The most obvious caution to take here is simply to be upfront in your research about the fact that certain data is unconfirmed 'hearsay' data, consisting of a recounting of another person's experience, without confirmation from the primary person. Whether it can be used legitimately depends on the purpose. There is no particular reason that data could not be used at all, but that really depends on whether hearsay evidence constitutes valuable evidence on your research question. Regardless, in your description of your data, and subsequent interpretation, you should be clear about the fact that this data is hearsay, and your interpretation should take account of this (e.g., one possible hypothesis would be that the hearsay account is incorrect).

As in courts of law, hearsay should be considered to be weak evidence, due to the possibility that the account of another person's experience may not accord with that person's own description. Hearsay evidence has an additional degree of removal from reality relative to direct evidence from a person about their own experience and actions.
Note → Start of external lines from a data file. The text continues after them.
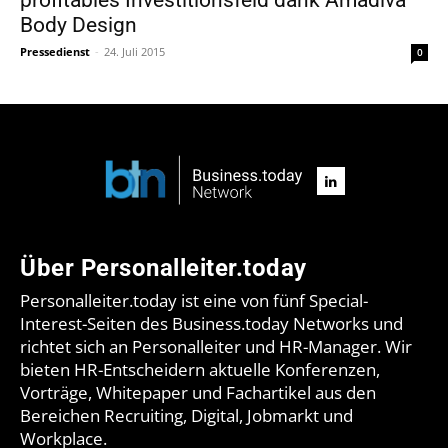
Body Design
Pressedienst
-
24. Juli 2015
0
Über Personalleiter.today
Personalleiter.today ist eine von fünf Special-
Interest-Seiten des Business.today Networks und
richtet sich an Personalleiter und HR-Manager. Wir
bieten HR-Entscheidern aktuelle Konferenzen,
Vorträge, Whitepaper und Fachartikel aus den
Bereichen Recruiting, Digital, Jobmarkt und
Workplace.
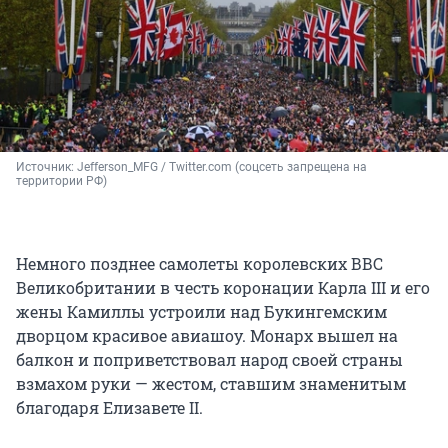
Источник: 
Jefferson_MFG / Twitter.com (соцсеть запрещена на 
территории РФ)
Немного позднее самолеты королевских ВВС
Великобритании в честь коронации Карла III и его
жены Камиллы устроили над Букингемским
дворцом красивое авиашоу. Монарх вышел на
балкон и поприветствовал народ своей страны
взмахом руки — жестом, ставшим знаменитым
благодаря Елизавете II.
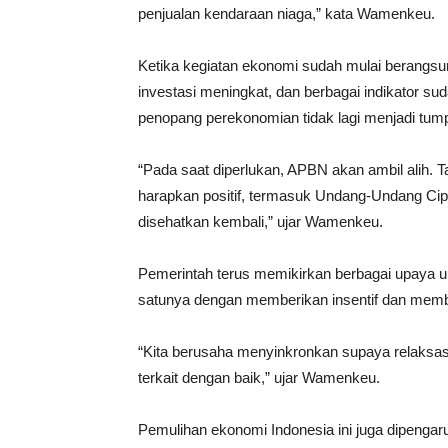
penjualan kendaraan niaga,” kata Wamenkeu.
Ketika kegiatan ekonomi sudah mulai berangsur 
investasi meningkat, dan berbagai indikator 
penopang perekonomian tidak lagi menjadi tu
“Pada saat diperlukan, APBN akan ambil alih. Tap
harapkan positif, termasuk Undang-Undang Cip
disehatkan kembali,” ujar Wamenkeu.
Pemerintah terus memikirkan berbagai upaya u
satunya dengan memberikan insentif dan memb
“Kita berusaha menyinkronkan supaya relaksasi
terkait dengan baik,” ujar Wamenkeu.
Pemulihan ekonomi Indonesia ini juga dipenga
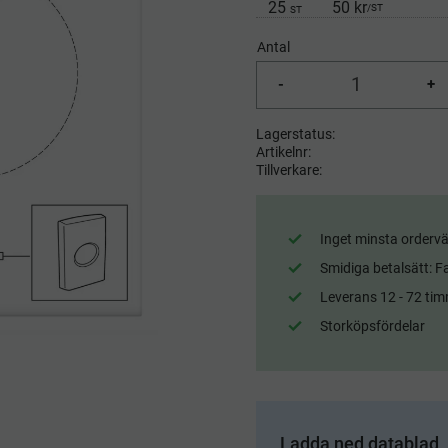
25
50 kr
/
ST
ST
Antal
-
+
Lagerstatus
Artikelnr
Tillverkare
Inget minsta ordervä
Smidiga betalsätt: F
Leverans 12 - 72 tim
Storköpsfördelar
Ladda ned datablad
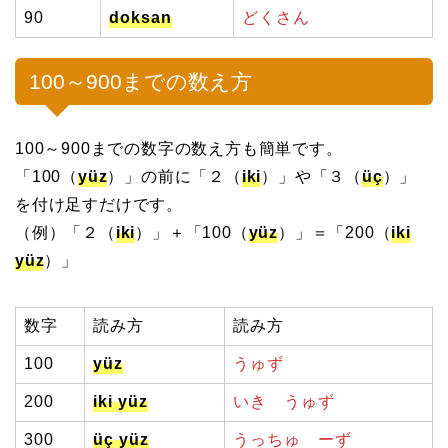
90
doksan
どくさん
100～900までの数え方
100～900までの数字の数え方も簡単です。
「100（
yüz
）」の前に「２（
iki
）」や「３（
üç
）」
を付け足すだけです。
（例）「２（
iki
）」＋「100（
yüz
）」＝「200（
iki
yüz
）」
数字
読み方
読み方
100
yüz
うゅず
200
iki yüz
いき うゅず
300
üç yüz
うっちゅ ーず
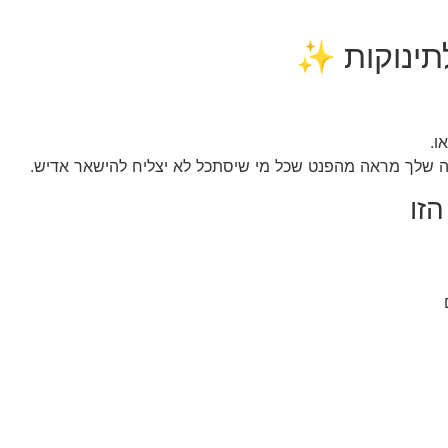
תינוקות ✨
ו.
טנה שלך מראה מהפנט שכל מי שיסתכל לא יצליח להישאר אדיש.
זו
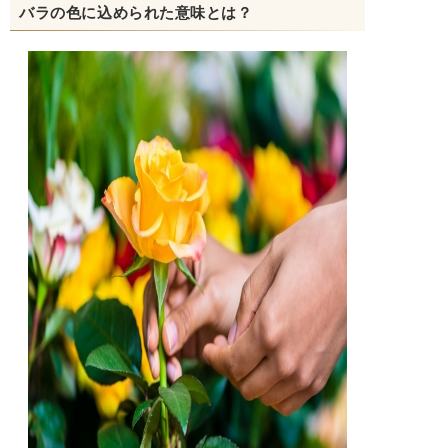
バラの色に込められた意味とは？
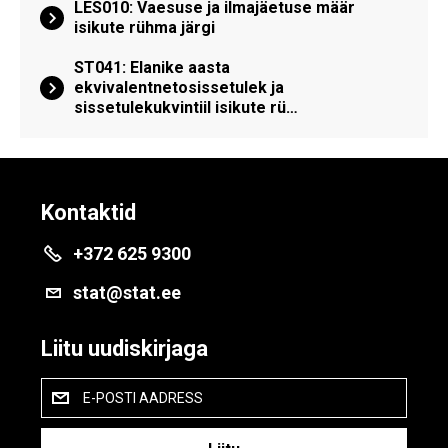
LES010: Vaesuse ja ilmajäetuse määr
isikute rühma järgi
ST041: Elanike aasta
ekvivalentnetosissetulek ja
sissetulekukvintiil isikute rü…
Kontaktid
+372 625 9300
stat@stat.ee
Liitu uudiskirjaga
E-POSTI AADRESS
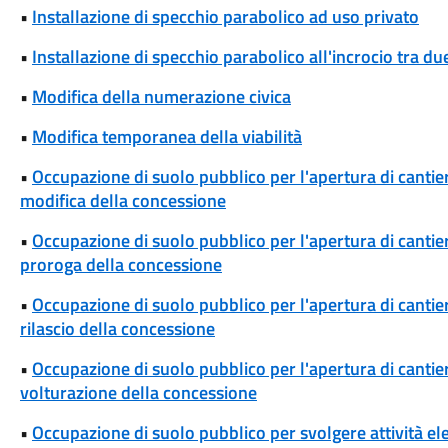
•
Installazione di specchio parabolico ad uso privato
•
Installazione di specchio parabolico all'incrocio tra d
•
Modifica della numerazione civica
•
Modifica temporanea della viabilità
•
Occupazione di suolo pubblico per l'apertura di cantieri
modifica della concessione
•
Occupazione di suolo pubblico per l'apertura di cantieri
proroga della concessione
•
Occupazione di suolo pubblico per l'apertura di cantieri
rilascio della concessione
•
Occupazione di suolo pubblico per l'apertura di cantieri
volturazione della concessione
•
Occupazione di suolo pubblico per svolgere attività el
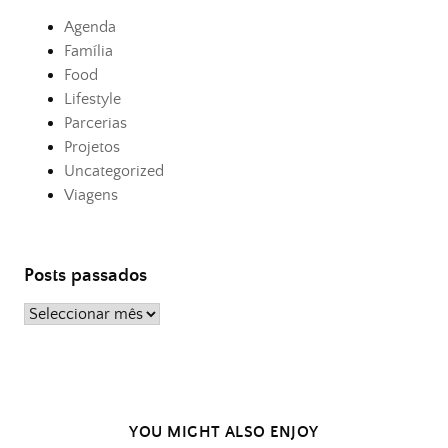
Agenda
Família
Food
Lifestyle
Parcerias
Projetos
Uncategorized
Viagens
Posts passados
Posts
passados
YOU MIGHT ALSO ENJOY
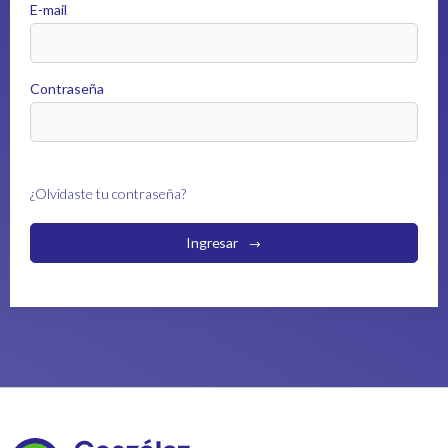
E-mail
Contraseña
¿Olvidaste tu contraseña?
Ingresar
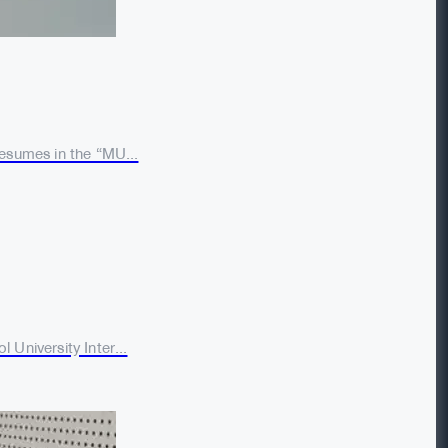
resumes in the “MU...
 University Inter...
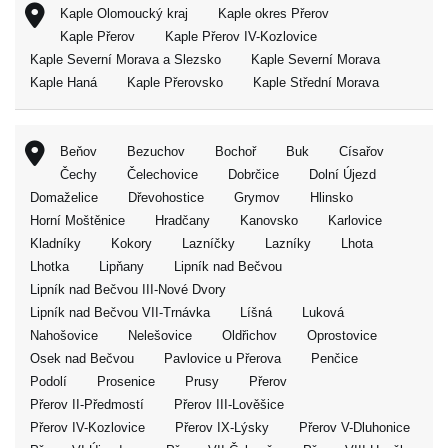
Kaple Olomoucký kraj
Kaple okres Přerov
Kaple Přerov
Kaple Přerov IV-Kozlovice
Kaple Severní Morava a Slezsko
Kaple Severní Morava
Kaple Haná
Kaple Přerovsko
Kaple Střední Morava
Beňov
Bezuchov
Bochoř
Buk
Císařov
Čechy
Čelechovice
Dobrčice
Dolní Újezd
Domaželice
Dřevohostice
Grymov
Hlinsko
Horní Moštěnice
Hradčany
Kanovsko
Karlovice
Kladníky
Kokory
Lazníčky
Lazníky
Lhota
Lhotka
Lipňany
Lipník nad Bečvou
Lipník nad Bečvou III-Nové Dvory
Lipník nad Bečvou VII-Trnávka
Líšná
Luková
Nahošovice
Nelešovice
Oldřichov
Oprostovice
Osek nad Bečvou
Pavlovice u Přerova
Penčice
Podolí
Prosenice
Prusy
Přerov
Přerov II-Předmostí
Přerov III-Lověšice
Přerov IV-Kozlovice
Přerov IX-Lýsky
Přerov V-Dluhonice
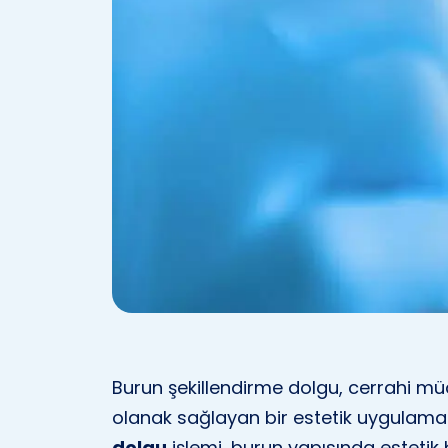
Burun şekillendirme dolgu, cerrahi 
olanak sağlayan bir estetik uygulama
dolgu
işlemi, burun yapısında estetik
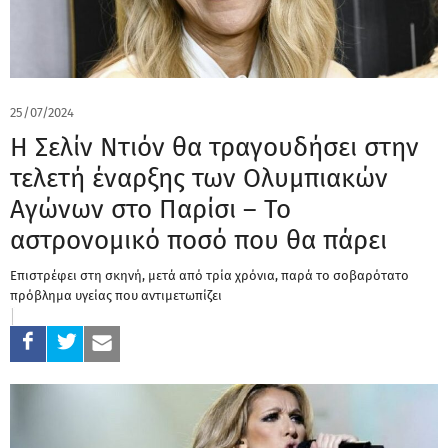
25/07/2024
Η Σελίν Ντιόν θα τραγουδήσει στην
τελετή έναρξης των Ολυμπιακών
Αγώνων στο Παρίσι – Το
αστρονομικό ποσό που θα πάρει
Επιστρέφει στη σκηνή, μετά από τρία χρόνια, παρά το σοβαρότατο
πρόβλημα υγείας που αντιμετωπίζει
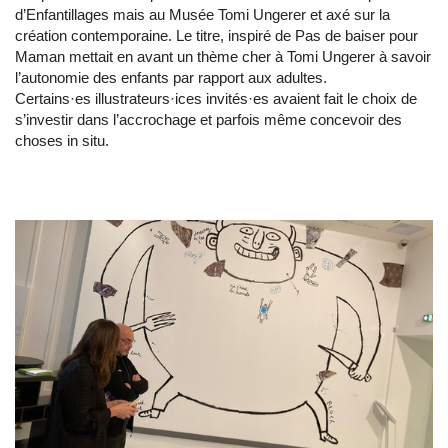
d’Enfantillages mais au Musée Tomi Ungerer et axé sur la
création contemporaine. Le titre, inspiré de Pas de baiser pour
Maman mettait en avant un thème cher à Tomi Ungerer à savoir
l’autonomie des enfants par rapport aux adultes.
Certains·es illustrateurs·ices invités·es avaient fait le choix de
s’investir dans l’accrochage et parfois même concevoir des
choses in situ.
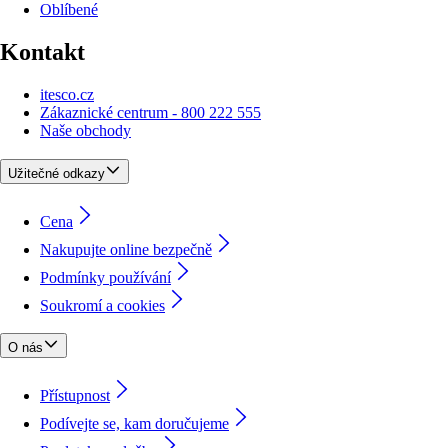
Oblíbené
Kontakt
itesco.cz
Zákaznické centrum - 800 222 555
Naše obchody
Užitečné odkazy
Cena
Nakupujte online bezpečně
Podmínky používání
Soukromí a cookies
O nás
Přístupnost
Podívejte se, kam doručujeme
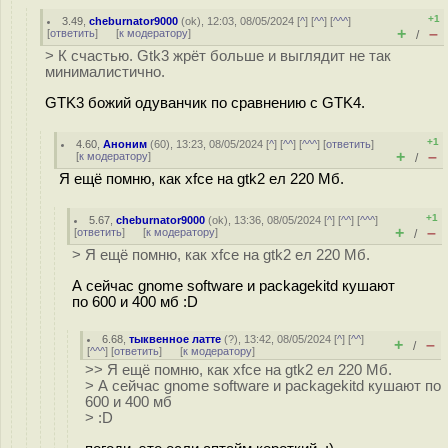
+1
3.49
,
cheburnator9000
(
ok
), 12:03, 08/05/2024 [
^
] [
^^
] [
^^^
]
+
–
[
ответить
]
[
к модератору
]
/
> К счастью. Gtk3 жрёт больше и выглядит не так
минималистично.
GTK3 божий одуванчик по сравнению с GTK4.
+1
4.60
,
Аноним
(
60
), 13:23, 08/05/2024 [
^
] [
^^
] [
^^^
] [
ответить
]
+
–
[
к модератору
]
/
Я ещё помню, как xfce на gtk2 ел 220 Мб.
+1
5.67
,
cheburnator9000
(
ok
), 13:36, 08/05/2024 [
^
] [
^^
] [
^^^
]
+
–
[
ответить
]
[
к модератору
]
/
> Я ещё помню, как xfce на gtk2 ел 220 Мб.
А сейчас gnome software и packagekitd кушают
по 600 и 400 мб :D
6.68
,
тыквенное латте
(
?
), 13:42, 08/05/2024 [
^
] [
^^
]
+
–
/
[
^^^
] [
ответить
]
[
к модератору
]
>> Я ещё помню, как xfce на gtk2 ел 220 Мб.
> А сейчас gnome software и packagekitd кушают по
600 и 400 мб
> :D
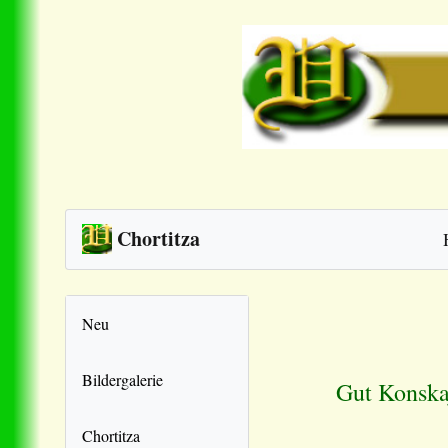
Chortitza
Neu
Bildergalerie
Gut Konskaj
Chortitza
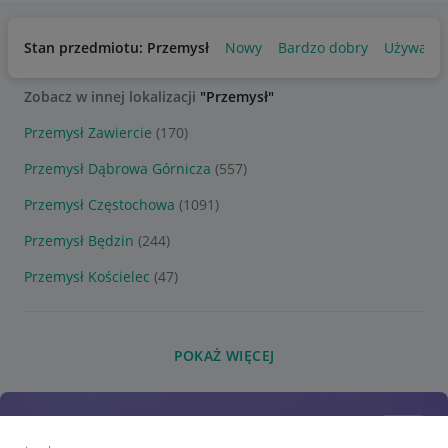
Stan przedmiotu: Przemysł
Nowy
Bardzo dobry
Używany
Zobacz w innej lokalizacji
"Przemysł"
Przemysł Zawiercie
(170)
Przemysł Dąbrowa Górnicza
(557)
Przemysł Częstochowa
(1091)
Przemysł Będzin
(244)
Przemysł Kościelec
(47)
POKAŻ WIĘCEJ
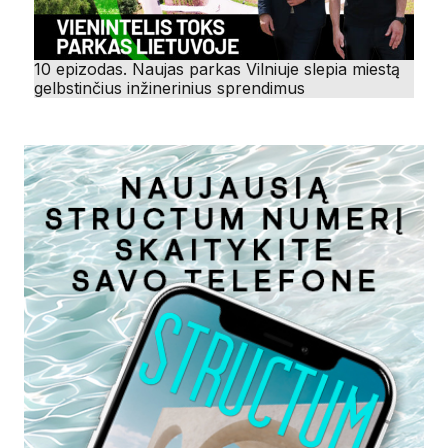
10 epizodas. Naujas parkas Vilniuje slepia miestą
gelbstinčius inžinerinius sprendimus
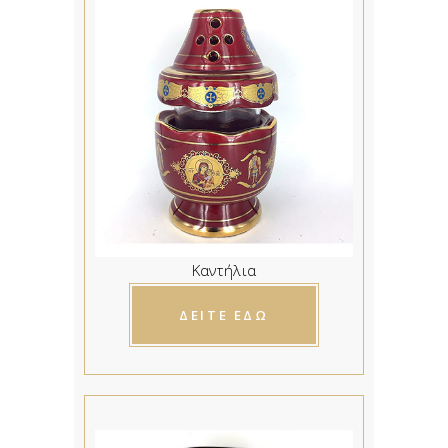
Καντήλια
ΔΕΙΤΕ ΕΔΩ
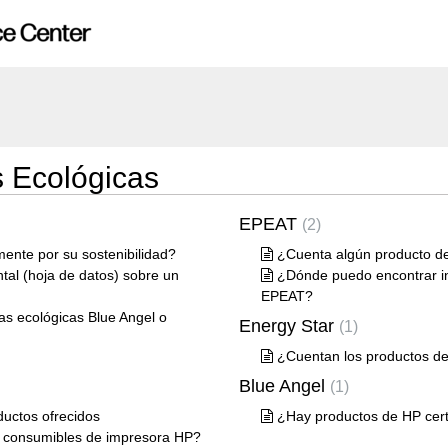
s Ecológicas
EPEAT
2
ente por su sostenibilidad?
¿Cuenta algún producto de
al (hoja de datos) sobre un
¿Dónde puedo encontrar in
EPEAT?
tas ecológicas Blue Angel o
Energy Star
1
¿Cuentan los productos de 
Blue Angel
1
ductos ofrecidos
¿Hay productos de HP cert
s consumibles de impresora HP?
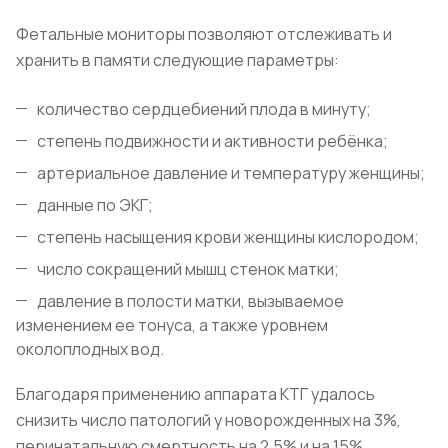
Фетальные мониторы позволяют отслеживать и
хранить в памяти следующие параметры:
количество сердцебиений плода в минуту;
степень подвижности и активности ребёнка;
артериальное давление и температуру женщины;
данные по ЭКГ;
степень насыщения крови женщины кислородом;
число сокращений мышц стенок матки;
давление в полости матки, вызываемое
изменением ее тонуса, а также уровнем
околоплодных вод.
Благодаря применению аппарата КТГ удалось
снизить число патологий у новорожденных на 3%,
перинатальную смертность на 2,5% и на 15%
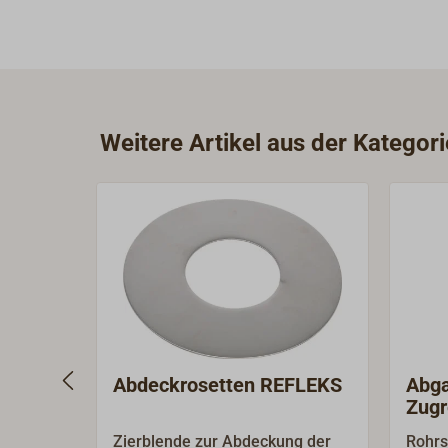
Weitere Artikel aus der Katego
Abdeckrosetten REFLEKS
Abga
Zugr
Zierblende zur Abdeckung der
Rohrs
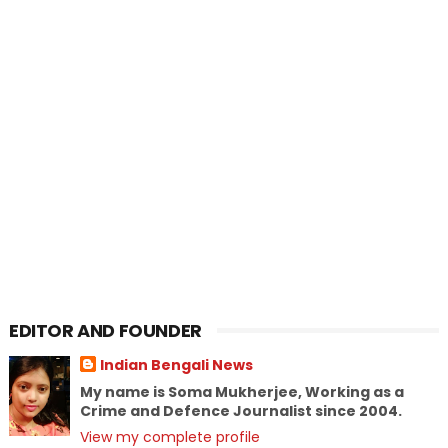
EDITOR AND FOUNDER
Indian Bengali News
My name is Soma Mukherjee, Working as a
Crime and Defence Journalist since 2004.
View my complete profile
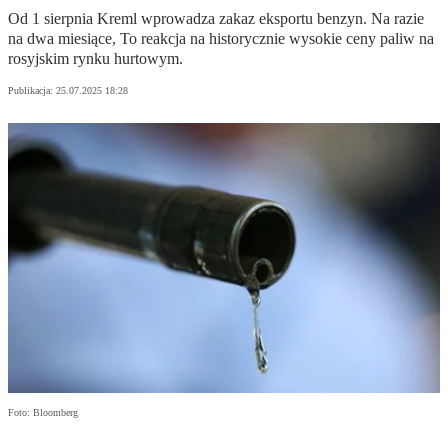
Od 1 sierpnia Kreml wprowadza zakaz eksportu benzyn. Na razie
na dwa miesiące, To reakcja na historycznie wysokie ceny paliw na
rosyjskim rynku hurtowym.
Publikacja:
25.07.2025 18:28
Foto: Bloomberg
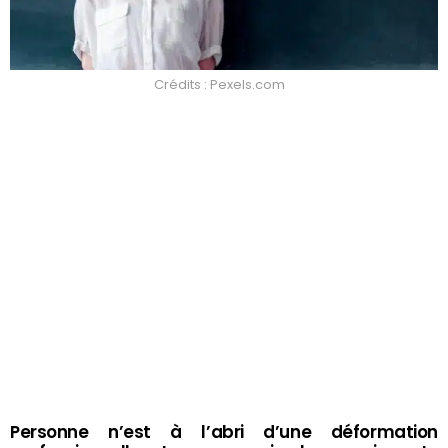
Crédits : Pexels.com
Personne n’est à l’abri d’une déformation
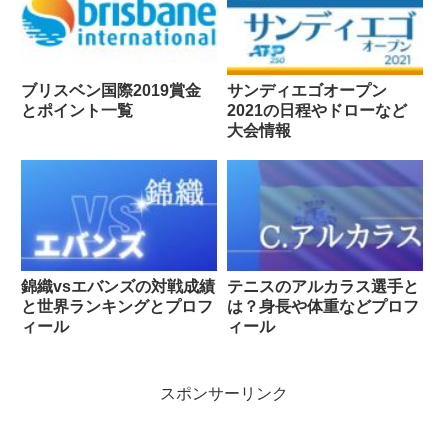
ブリスベン国際2019賞金
サンディエゴオープン
とポイント一覧
2021の日程やドローなど
大会情報
錦織vsエバンズの対戦成績
テニスのアルカラス選手と
と世界ランキングとプロフ
は？身長や体重などプロフ
ィール
ィール
スポンサーリンク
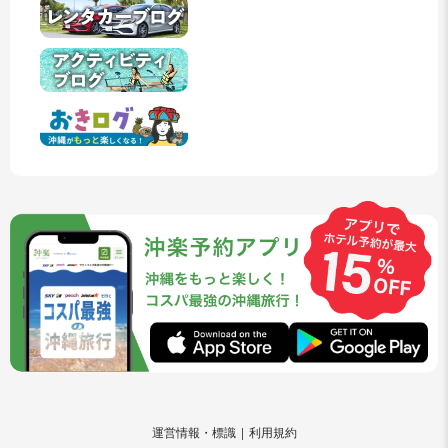
運営情報・標識
利用規約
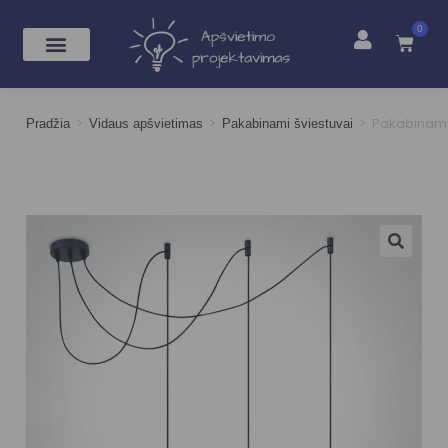
0
>
>
>
Pakabinamas
Pradžia
Vidaus apšvietimas
Pakabinami šviestuvai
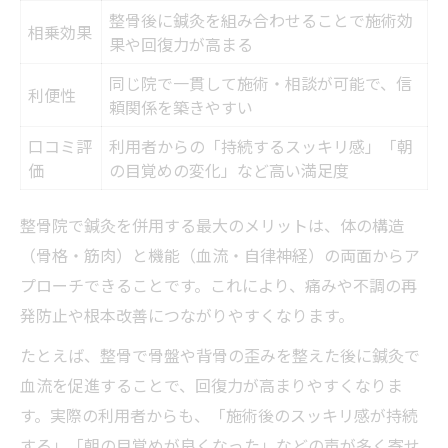
整骨後に鍼灸を組み合わせることで施術効
相乗効果
果や回復力が高まる
同じ院で一貫して施術・相談が可能で、信
利便性
頼関係を築きやすい
口コミ評
利用者からの「持続するスッキリ感」「朝
価
の目覚めの変化」など高い満足度
整骨院で鍼灸を併用する最大のメリットは、体の構造
（骨格・筋肉）と機能（血流・自律神経）の両面からア
プローチできることです。これにより、痛みや不調の再
発防止や根本改善につながりやすくなります。
たとえば、整骨で骨盤や背骨の歪みを整えた後に鍼灸で
血流を促進することで、回復力が高まりやすくなりま
す。実際の利用者からも、「施術後のスッキリ感が持続
する」「朝の目覚めが良くなった」などの声が多く寄せ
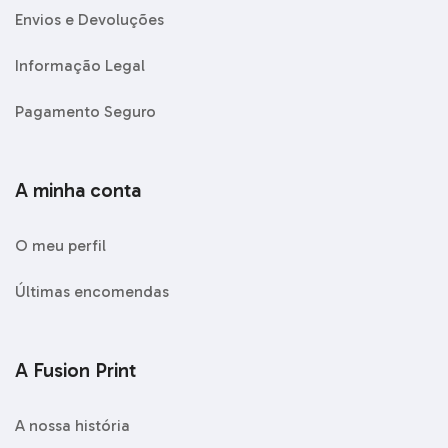
Envios e Devoluções
Informação Legal
Pagamento Seguro
A minha conta
O meu perfil
Últimas encomendas
A Fusion Print
A nossa história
As such, it has a higher chance of error, and this should be conceded clearly in your analysis and interpretation of your data.

...wouldn't there be potential ethics issues considering the other person has not signed a consent form?

As with any academic research project, if you are using data that identifies the characteristics or experiences of individuals, it is generally the case that you will need to present your results in a way that anonymises the data, and does not allow the reader to identify the characteristics of any specific individual. The same should apply whether the information comes directly from that individual, or as hearsay from another person.

There may be cases where it is legitimate to report hearsay information about individuals as part of research. For example, a research project might ask respondents to give feedback and opinions on the actions of local politicians, in which case it would be legitimate to report this data without the consent of those politicians. (In this case the respondents would be anonymised, but the politicians probably would not be.) In other cases, when you are dealing with people that are not public figures, it might not be legitimate to report outcomes that allow identifiability of those people.

If you are unsure about the ethical requirements for your study, you should contact the relevant ethics boards or ethics officers at your university. Academic studies involving people generally require ethics clearance anyway, but if this matter has arisen as an additional issue, you should contact the ethics board and seek further guidance from them.